So we have been collecting with the stream collector without issues and feeding into elasticsearch and s3, we have recently added some more events that have increased the number of events we are processing and all of a sudden the ES sink is falling behind.
We have increased the number of Kinesis shards (4) to handle the traffic and have 4 ES sink workers running, they just cannot keep up where the S3 sink has no issues.
I have tried to increase the number of events we send in each request to ES but just get a timeout trying to send any more than say 800 per batch.
Hi @lookaflyingdonkey - we have found that at scale certain node types in the Amazon Elasticsearch Cluster do not work very well. To resolve these kinds of issues we have had to bump the ES nodes to at least an m3/m4.xlarge.
You can then send more events more often without incurring lag.
From the language they use on that page I would say the data nodes, as they say you can use T2 masters for up to 10 instances and then they reference “instance” when talking about HTTP limits
I am not sure of the exact request routing that amazon does behind the scenes. I would imagine that they have a load balancer hooked directly to the data nodes to ensure that the masters do not have too much work to do!
You can see there that 2-3 batches of 15k fire off and then nothing for a while, is this just the buffer or is something else happening? Like waiting for the ES cluster to settle or something?

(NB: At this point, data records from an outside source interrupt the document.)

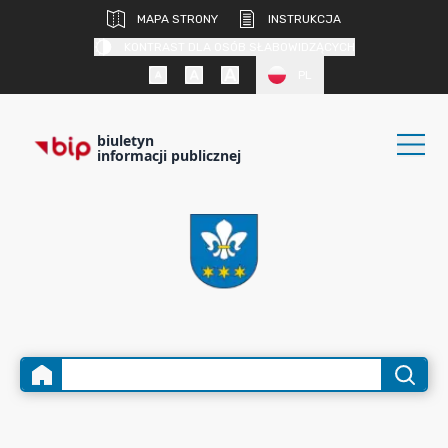
MAPA STRONY
INSTRUKCJA
KONTRAST DLA OSÓB SŁABOWIDZĄCYCH
PL
biuletyn
informacji publicznej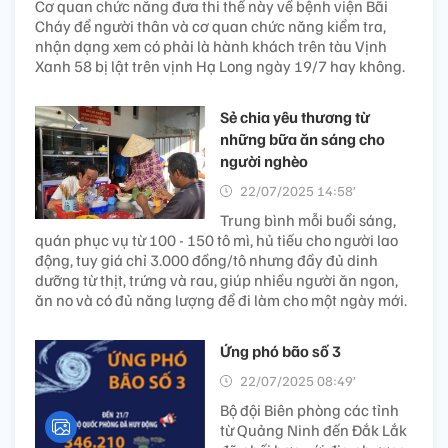
Cơ quan chức năng đưa thi thể này về bệnh viện Bãi
Cháy để người thân và cơ quan chức năng kiểm tra,
nhận dạng xem có phải là hành khách trên tàu Vịnh
Xanh 58 bị lật trên vịnh Hạ Long ngày 19/7 hay không.
Sẻ chia yêu thương từ
những bữa ăn sáng cho
người nghèo
22/07/2025 14:58’
Trung bình mỗi buổi sáng,
quán phục vụ từ 100 - 150 tô mì, hủ tiếu cho người lao
động, tuy giá chỉ 3.000 đồng/tô nhưng đầy đủ dinh
dưỡng từ thịt, trứng và rau, giúp nhiều người ăn ngon,
ăn no và có đủ năng lượng để đi làm cho một ngày mới.
Ứng phó bão số 3
22/07/2025 08:49’
Bộ đội Biên phòng các tỉnh
từ Quảng Ninh đến Đắk Lắk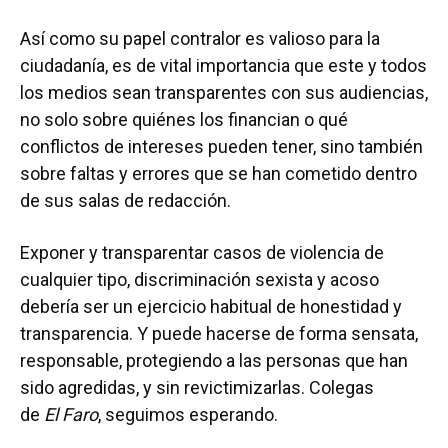
Así como su papel contralor es valioso para la
ciudadanía, es de vital importancia que este y todos
los medios sean transparentes con sus audiencias,
no solo sobre quiénes los financian o qué
conflictos de intereses pueden tener, sino también
sobre faltas y errores que se han cometido dentro
de sus salas de redacción.
Exponer y transparentar casos de violencia de
cualquier tipo, discriminación sexista y acoso
debería ser un ejercicio habitual de honestidad y
transparencia. Y puede hacerse de forma sensata,
responsable, protegiendo a las personas que han
sido agredidas, y sin revictimizarlas. Colegas
de
El
Faro
, seguimos esperando.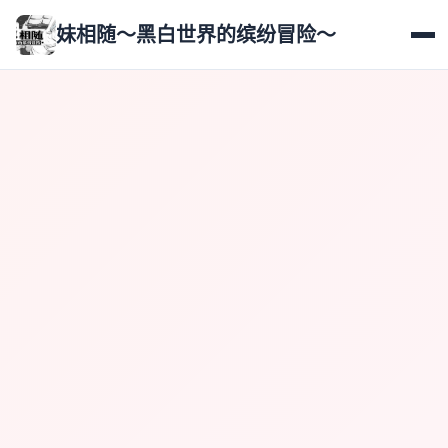
妹相随～黑白世界的缤纷冒险～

Hey @lookaflyingdonkey if there are no more records to process at that time then it will sleep. Another issue could be with the provisioned throughput of the applications KCL table - if your app is checkpointing very frequently then it can be a cause of throttling.
As well you are limited somewhat in how often you can get information from the stream - so if are attempting to get more aggressively than the stream can handle the worker will back off also.
Is the application keeping up with the processing now?
Which looks very strange, we wouldn’t have that sudden drop off and we have approx 40 million events a day, so it seems the last 24 hours has been much lower, so either something is happening at the collector/enricher or the sink is still broken. I am just running the last 24 hours through the EMR process and will count up there and see whats happening.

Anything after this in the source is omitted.